La detective iba a responder pero un mensaje que llegó a su móvil llamó su atención.

- Es Lanie, ha terminado con la autopsia.

- Hola Lanie.

- Oh, que rápido habéis venido.

- Sí. ¿Qué información has conseguido? – Preguntó Beckett.

- No no chica. Primero necesito yo información.

- Información ¿De qué?

- No te hagas la tonta conmigo Kate, sabes de sobra a lo que me refiero – Y mirando sin disimulo alguno a Castle, quien se había mantenido al margen.

- Déjalo para luego Lanie – La susurró. Ella asintió y la detective se preparó para tener una charla no muy agradable con su amiga. Ya pensará en como escabullirse pero ahora lo más importante era encontrar al asesino de Alexandra.

- Esta bien – Se dirigió al lugar donde estaba colocado el cuerpo y destapó varias zonas - Tal y como dije en la escena del crimen, murió estrangulada. Y también afirmo que el asesino es diestro.

- Eso no reduce mucho nuestras posibilidades – Comentó Castle.

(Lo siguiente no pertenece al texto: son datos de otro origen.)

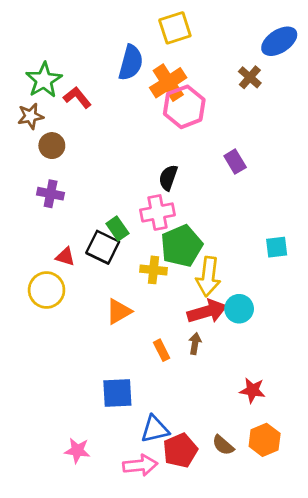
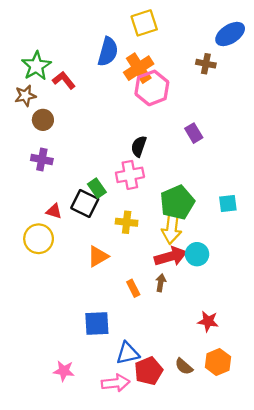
brown cross: (250, 77) -> (206, 64), turned -30
green pentagon: (182, 246) -> (177, 202), moved

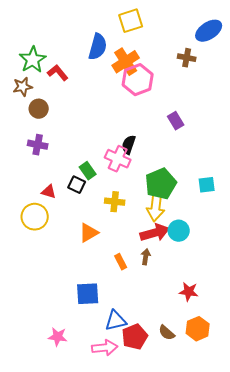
black semicircle: (139, 146) -> (129, 145), moved
pink cross: (130, 175) -> (118, 159), turned 35
black square: (85, 204) -> (77, 185), size x0.7

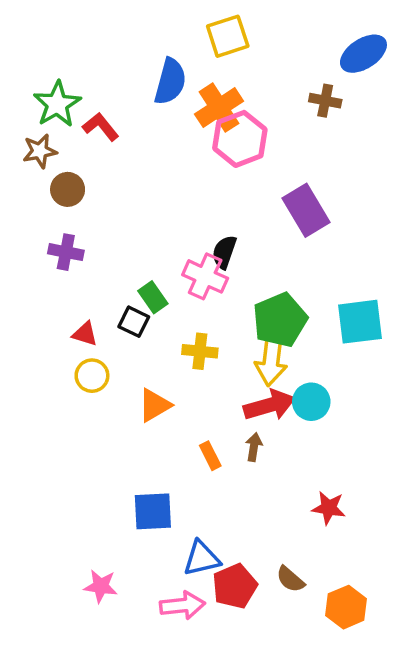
purple rectangle: (176, 121) -> (306, 210), size x1.6
cyan square: (207, 185) -> (360, 322), size x1.6
yellow circle: (35, 217) -> (92, 376), moved, size x0.7
orange hexagon: (198, 329) -> (346, 607), moved

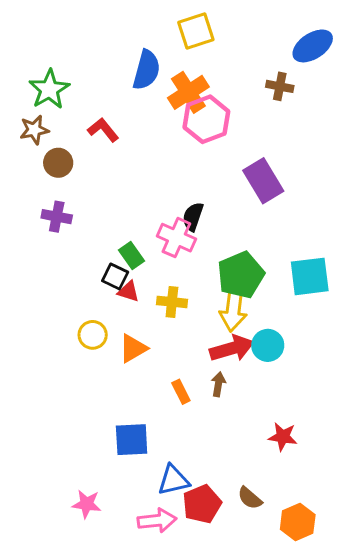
red L-shape: (101, 127) -> (103, 130), moved
red triangle: (85, 334) -> (129, 291), moved
yellow circle: (92, 376) -> (93, 335), moved

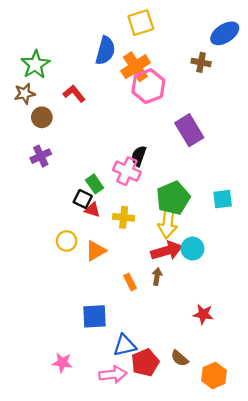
purple cross: (57, 217) -> (41, 156), turned -36
cyan square: (310, 276) -> (223, 199), size x0.7

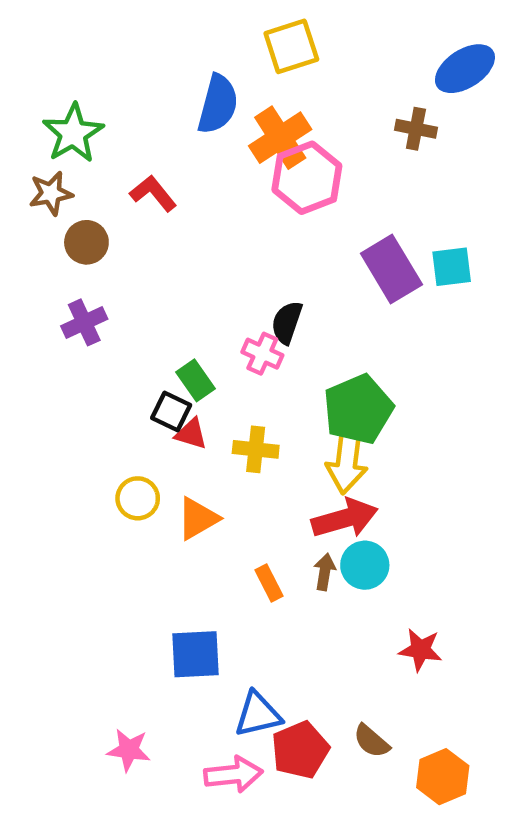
pink cross: (127, 171) -> (262, 354), size x0.7
cyan square: (223, 199) -> (452, 267), moved
cyan circle: (192, 249) -> (365, 565), moved

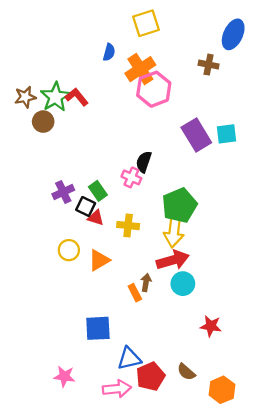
blue ellipse: (465, 69) -> (233, 34), turned -32
blue semicircle: (218, 104) -> (109, 52), size x0.6
green star: (73, 133) -> (55, 97), moved
purple cross: (84, 322) -> (63, 192), moved
brown arrow: (325, 572) -> (146, 283), moved

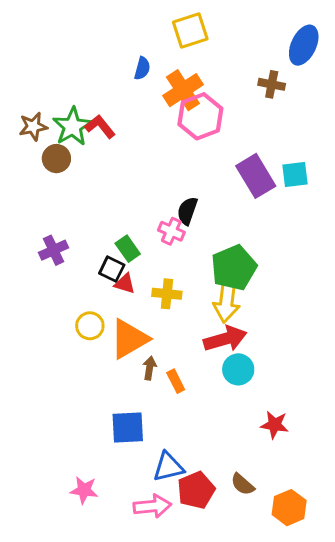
purple cross: (63, 192) -> (54, 250), moved
orange triangle: (99, 260) -> (129, 339), size x1.4
brown arrow: (146, 283) -> (150, 368), moved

- Ejem, continúo. Estos moratones indican que la dieron una paliza antes de matarla. Debido a la descomposición del cuerpo y al color de los moratones, diría que la víctima murió entre las 00:00 y las 2:00 de la madrugada.

- Gracias Lanie.

- Todavía no he terminado – Respondió de inmediato – He encontrado esto – Alzó una bolsa con un trozo de papel en su interior – En la mano de la víctima – La detective cogió la bolsa y observó los números escritos en el papel – 3135134162 ¿Qué quiere decir esto?

- No lo sé. Eso es todo lo que he encontrado.

- Vale, gracias Lanie – Y se marcharon del depósito con un nuevo misterio en sus manos. Aquel misterioso papel no saldría de sus cabezas hasta que averigüen lo que significa.